"The People of south Lebanon will not leave their land"
Commenting on the expected withdrawal by Israel from the security zone and its consequences on the population of that area,the Vice-President for the Middle East at the World Lebanese Organization (WLO), Colonel Charbel Barakat told French radio Europe 1 that "the People of south Lebanon are not planning to leave their land." Barakat was the deputy commander of the Free Lebanon Army under Major Saad Haddad and the Director for Foreign Affairs of the South Lebanon Army under General Antoine Lahad.
Interviewed by George Malbrunot of Europe 1, he said: "we hear many reports and rumors about the transfer of the people of this area to other countries in the region or across the Oceans. As far as we know, we the people of south Lebanon have been struggling for 23 years to defend our homes and land. Had we aimed at leaving, we could have done it years ago.
The essence of our struggle since 1976 was to allow our people and our future generations to remain free on that land." Barakat added that "there is real commitment by the people and freedom fighters of this area to defend our villages and towns. The analysts who are circulating such rumors must realize that when time will come, they are for a real surprise."

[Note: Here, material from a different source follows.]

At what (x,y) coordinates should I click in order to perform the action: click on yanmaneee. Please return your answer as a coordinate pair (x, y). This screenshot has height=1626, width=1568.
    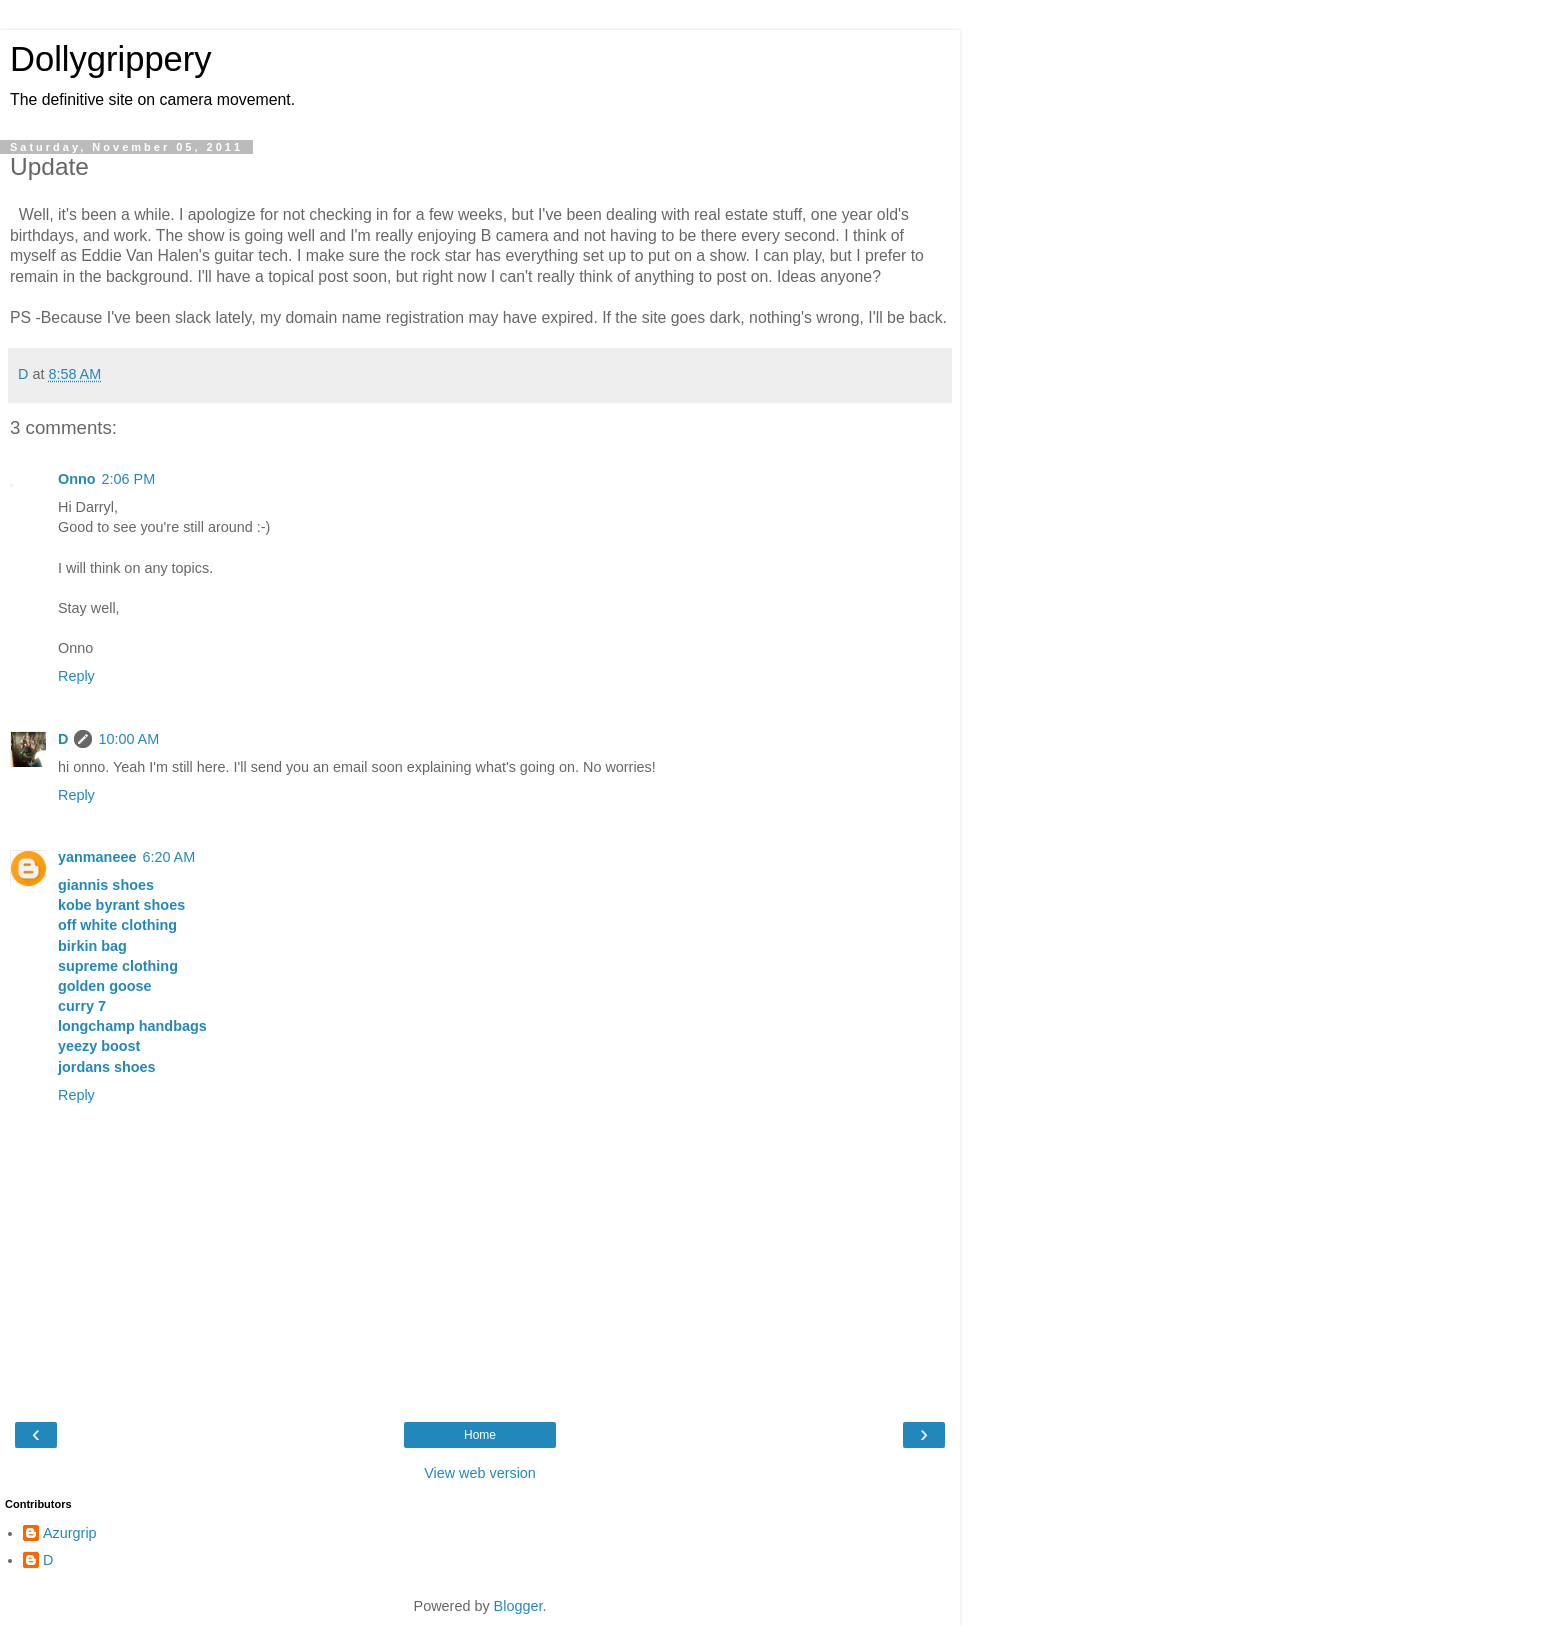     Looking at the image, I should click on (97, 857).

In a phone interview with Arutz 7 radio (broadcasting from Israel), Middle East Studies Professor Walid Phares from Florida said one missing component of the political process with regards the Israeli withdrawal from the security zone is the political will of the population of that area. This matter is under negotiation and claim by many parties with the exception of the legitimate native population of the area. The people of the border area must be heard by the international community," said Phares, who has published a detailed academic study on southern Lebanon with the Ariel Center for Public Policy last year. This study, which argued for the establishment of an interim form of local government in south Lebanon until the withdrawal of all foreign forces from Lebanon seems to be the only viable option which would avoid an ethnic cleansing of the southern Lebanese, particularly the Christians, said several reviewers of the study at several discussion forums discussing the Phares project held in Jerusalem, Tel Aviv and Florida few months ago. Phares explained his thesis in several university and community lectures in Miami, Columbia Demoines, New York, Washington, as well as in London and Rome over the past year and a half.